■ Prompt: When a line in the data below includes "pants", pick it out and copy it.
- - -
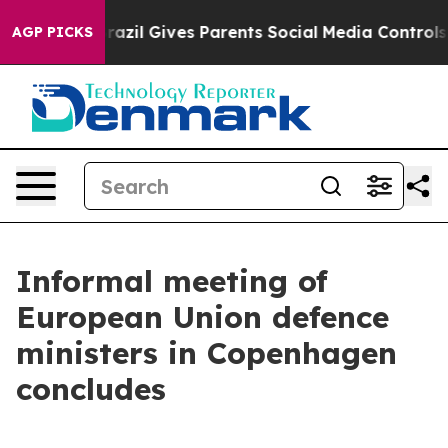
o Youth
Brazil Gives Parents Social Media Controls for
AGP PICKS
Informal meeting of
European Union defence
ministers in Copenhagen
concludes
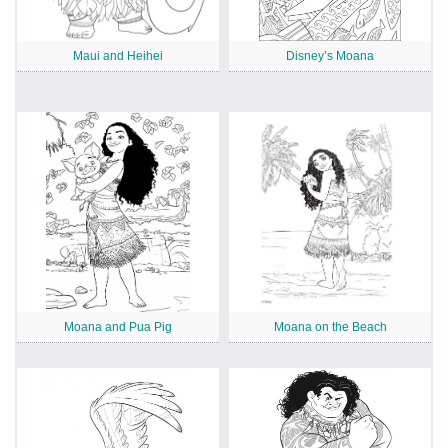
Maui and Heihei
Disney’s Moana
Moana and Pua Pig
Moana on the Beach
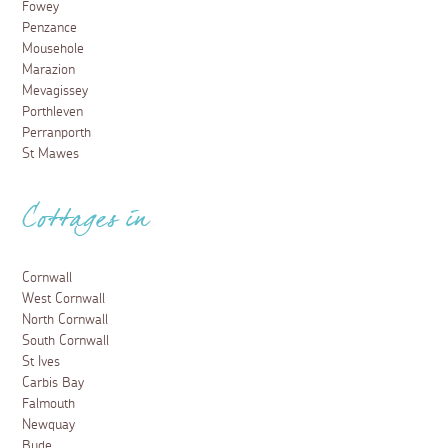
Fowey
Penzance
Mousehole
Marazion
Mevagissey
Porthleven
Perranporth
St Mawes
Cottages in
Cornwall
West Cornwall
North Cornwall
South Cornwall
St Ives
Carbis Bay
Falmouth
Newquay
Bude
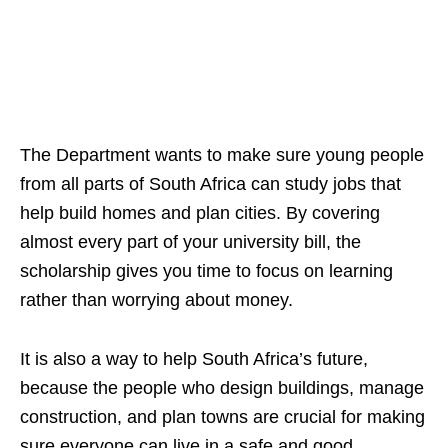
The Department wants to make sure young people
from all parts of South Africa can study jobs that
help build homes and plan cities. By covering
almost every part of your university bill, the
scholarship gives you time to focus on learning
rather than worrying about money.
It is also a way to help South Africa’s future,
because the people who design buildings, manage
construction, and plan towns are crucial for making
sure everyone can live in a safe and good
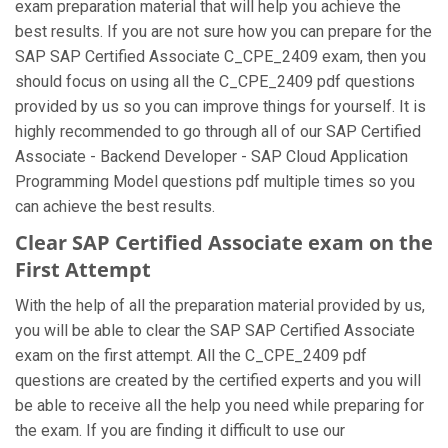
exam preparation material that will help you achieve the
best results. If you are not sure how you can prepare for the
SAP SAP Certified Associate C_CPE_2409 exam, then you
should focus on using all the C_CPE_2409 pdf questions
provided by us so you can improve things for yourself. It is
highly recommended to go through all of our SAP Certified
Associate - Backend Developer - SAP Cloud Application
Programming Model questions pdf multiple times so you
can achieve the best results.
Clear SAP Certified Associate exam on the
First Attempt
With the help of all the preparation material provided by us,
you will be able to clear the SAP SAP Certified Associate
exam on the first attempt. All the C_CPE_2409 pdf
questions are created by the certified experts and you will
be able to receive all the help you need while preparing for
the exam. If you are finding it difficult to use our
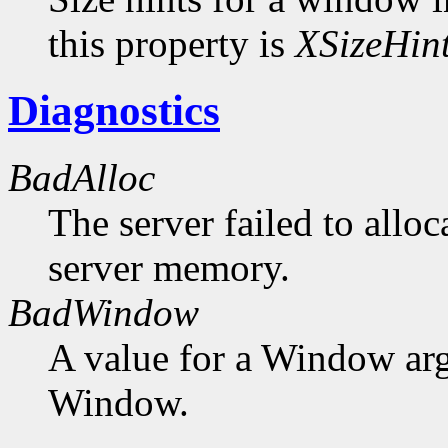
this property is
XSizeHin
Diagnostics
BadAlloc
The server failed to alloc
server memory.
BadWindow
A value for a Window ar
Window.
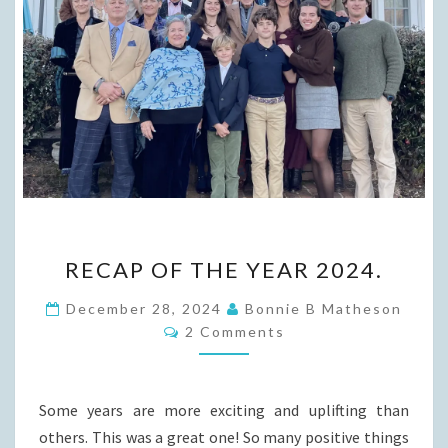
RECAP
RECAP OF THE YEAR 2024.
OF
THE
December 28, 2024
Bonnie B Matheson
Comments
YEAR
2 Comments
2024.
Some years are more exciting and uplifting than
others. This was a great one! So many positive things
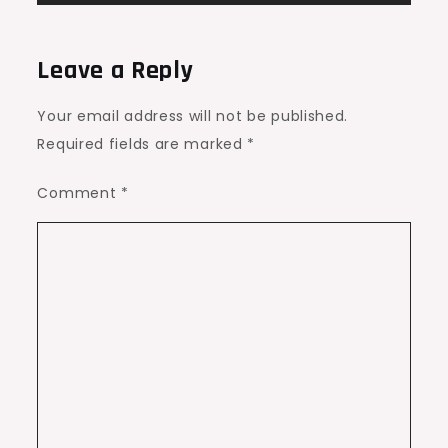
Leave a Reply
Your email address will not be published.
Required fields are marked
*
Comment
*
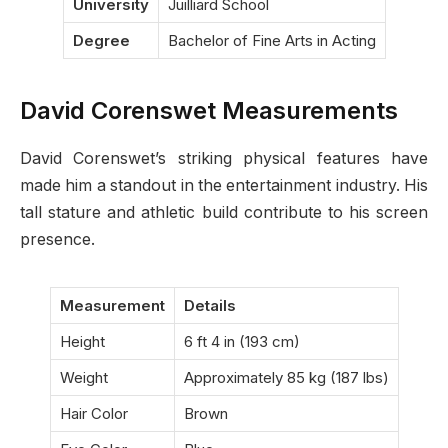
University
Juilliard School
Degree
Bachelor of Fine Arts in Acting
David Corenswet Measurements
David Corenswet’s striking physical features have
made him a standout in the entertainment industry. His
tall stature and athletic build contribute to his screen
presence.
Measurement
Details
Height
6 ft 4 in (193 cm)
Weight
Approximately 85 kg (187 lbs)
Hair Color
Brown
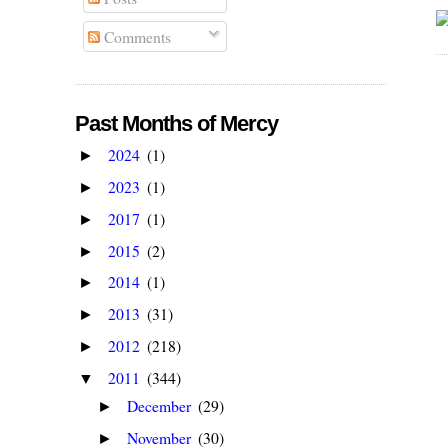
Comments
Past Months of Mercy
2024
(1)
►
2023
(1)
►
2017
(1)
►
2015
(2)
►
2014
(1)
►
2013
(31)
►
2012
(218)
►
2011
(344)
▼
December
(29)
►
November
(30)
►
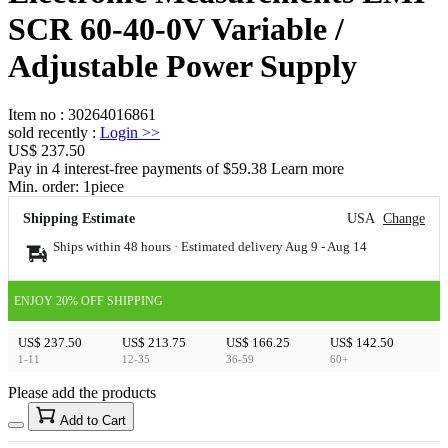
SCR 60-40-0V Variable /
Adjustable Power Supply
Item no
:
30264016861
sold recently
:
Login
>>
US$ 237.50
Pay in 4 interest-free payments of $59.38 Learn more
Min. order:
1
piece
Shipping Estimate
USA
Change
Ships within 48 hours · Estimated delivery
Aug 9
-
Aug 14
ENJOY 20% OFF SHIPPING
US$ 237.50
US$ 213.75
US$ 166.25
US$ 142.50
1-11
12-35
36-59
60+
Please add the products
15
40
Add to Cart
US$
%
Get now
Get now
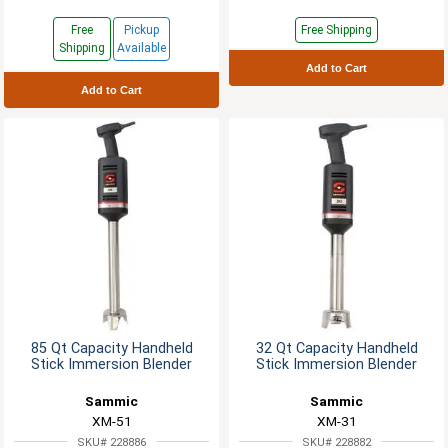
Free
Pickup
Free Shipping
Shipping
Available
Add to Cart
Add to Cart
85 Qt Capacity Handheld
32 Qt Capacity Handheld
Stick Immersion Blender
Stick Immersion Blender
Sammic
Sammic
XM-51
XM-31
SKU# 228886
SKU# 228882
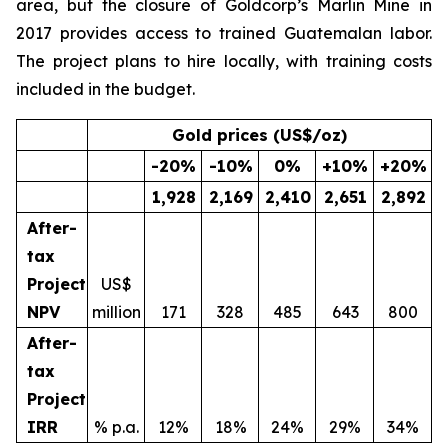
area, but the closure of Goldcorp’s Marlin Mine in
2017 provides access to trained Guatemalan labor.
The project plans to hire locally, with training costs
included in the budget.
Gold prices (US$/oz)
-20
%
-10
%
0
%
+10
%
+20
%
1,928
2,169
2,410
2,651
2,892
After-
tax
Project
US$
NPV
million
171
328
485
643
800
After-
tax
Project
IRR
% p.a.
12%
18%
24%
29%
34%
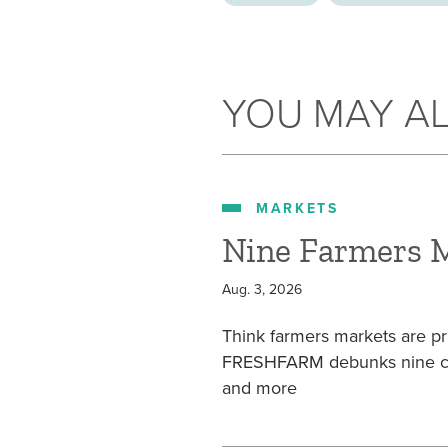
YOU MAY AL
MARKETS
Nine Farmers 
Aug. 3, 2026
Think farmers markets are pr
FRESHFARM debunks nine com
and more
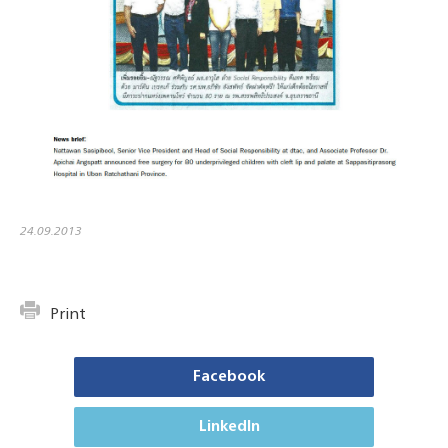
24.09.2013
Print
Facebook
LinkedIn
- - -
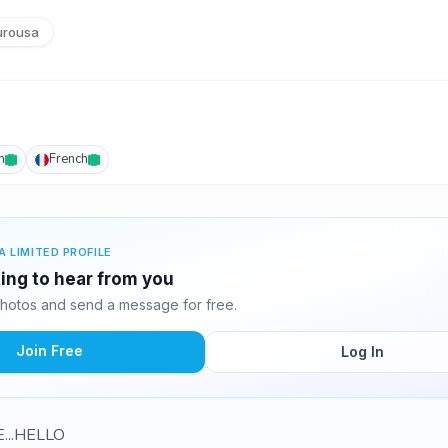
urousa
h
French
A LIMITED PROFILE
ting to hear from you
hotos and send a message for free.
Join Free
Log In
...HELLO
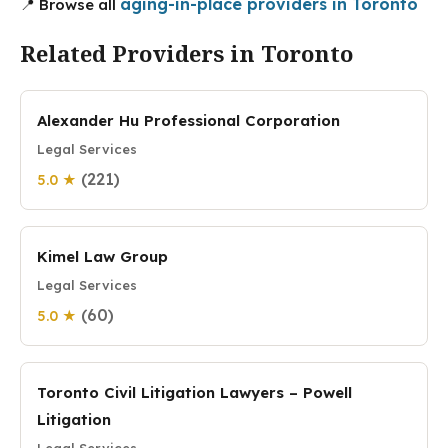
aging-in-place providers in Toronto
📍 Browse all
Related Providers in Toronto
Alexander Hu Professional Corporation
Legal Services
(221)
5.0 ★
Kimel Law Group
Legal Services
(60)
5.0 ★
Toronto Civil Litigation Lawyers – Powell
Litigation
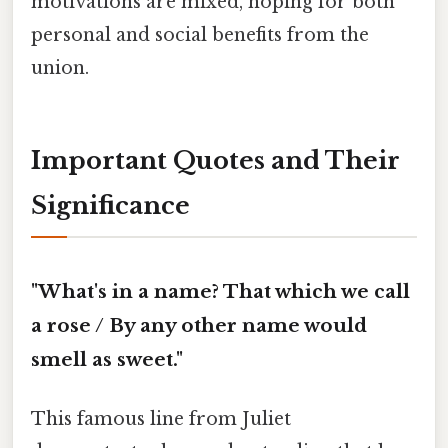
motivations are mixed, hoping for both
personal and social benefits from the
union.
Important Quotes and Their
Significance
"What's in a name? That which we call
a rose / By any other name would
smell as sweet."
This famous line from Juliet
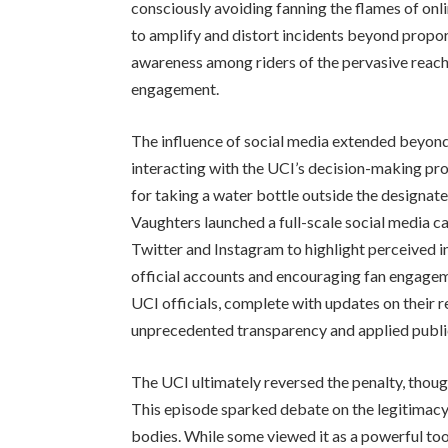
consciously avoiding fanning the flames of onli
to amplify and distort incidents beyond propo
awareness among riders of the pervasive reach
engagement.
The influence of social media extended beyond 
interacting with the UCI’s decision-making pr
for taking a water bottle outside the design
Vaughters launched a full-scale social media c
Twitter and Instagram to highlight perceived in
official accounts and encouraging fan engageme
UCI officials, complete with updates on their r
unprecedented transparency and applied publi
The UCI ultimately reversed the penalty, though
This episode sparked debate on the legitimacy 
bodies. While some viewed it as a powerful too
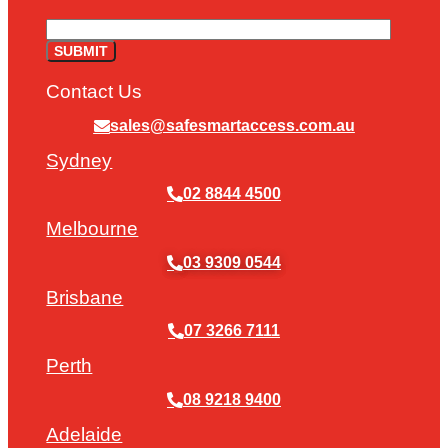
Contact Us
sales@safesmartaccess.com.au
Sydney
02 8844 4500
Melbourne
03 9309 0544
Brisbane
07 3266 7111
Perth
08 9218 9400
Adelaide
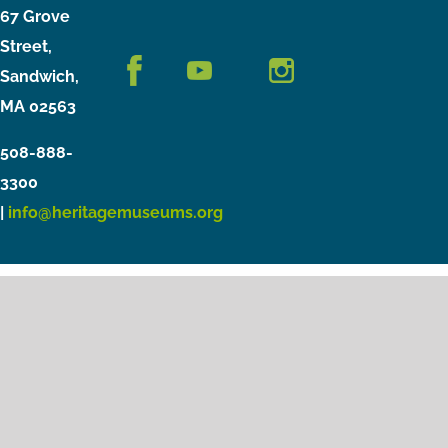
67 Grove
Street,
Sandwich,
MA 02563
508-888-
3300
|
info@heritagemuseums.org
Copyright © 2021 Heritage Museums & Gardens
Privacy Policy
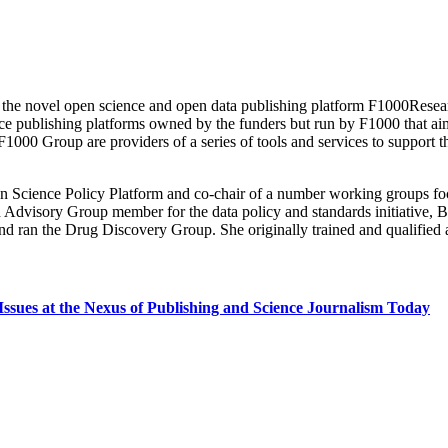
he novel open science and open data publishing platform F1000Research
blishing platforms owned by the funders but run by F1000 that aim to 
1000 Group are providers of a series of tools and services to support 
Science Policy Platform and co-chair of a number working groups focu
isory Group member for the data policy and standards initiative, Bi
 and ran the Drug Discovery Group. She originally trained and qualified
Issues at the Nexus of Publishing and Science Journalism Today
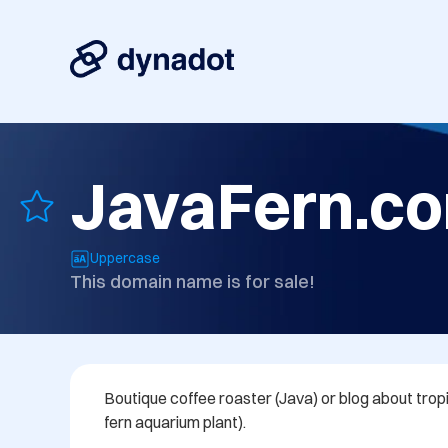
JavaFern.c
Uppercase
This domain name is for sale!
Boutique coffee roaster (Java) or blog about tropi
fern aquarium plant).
- - -
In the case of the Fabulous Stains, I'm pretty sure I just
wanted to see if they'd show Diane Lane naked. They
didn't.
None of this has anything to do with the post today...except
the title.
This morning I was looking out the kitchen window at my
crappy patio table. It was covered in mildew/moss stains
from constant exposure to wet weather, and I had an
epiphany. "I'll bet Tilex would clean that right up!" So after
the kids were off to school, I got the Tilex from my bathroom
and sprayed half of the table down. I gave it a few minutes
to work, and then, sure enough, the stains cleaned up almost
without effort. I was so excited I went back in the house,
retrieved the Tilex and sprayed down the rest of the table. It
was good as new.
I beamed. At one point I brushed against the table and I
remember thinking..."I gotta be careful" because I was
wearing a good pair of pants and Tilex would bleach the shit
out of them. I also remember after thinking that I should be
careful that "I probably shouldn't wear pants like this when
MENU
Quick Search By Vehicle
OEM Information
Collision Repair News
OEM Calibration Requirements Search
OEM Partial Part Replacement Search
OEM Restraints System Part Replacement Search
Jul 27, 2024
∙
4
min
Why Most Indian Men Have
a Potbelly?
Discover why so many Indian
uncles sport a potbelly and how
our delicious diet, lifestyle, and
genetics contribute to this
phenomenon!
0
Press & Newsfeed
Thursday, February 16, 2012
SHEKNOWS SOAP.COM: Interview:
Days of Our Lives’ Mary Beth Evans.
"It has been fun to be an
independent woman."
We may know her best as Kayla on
- - -
■ Result of the exercise:
wearing a good pair of pants and Tilex would bleach the shit
careful that "I probably shouldn't wear pants like this when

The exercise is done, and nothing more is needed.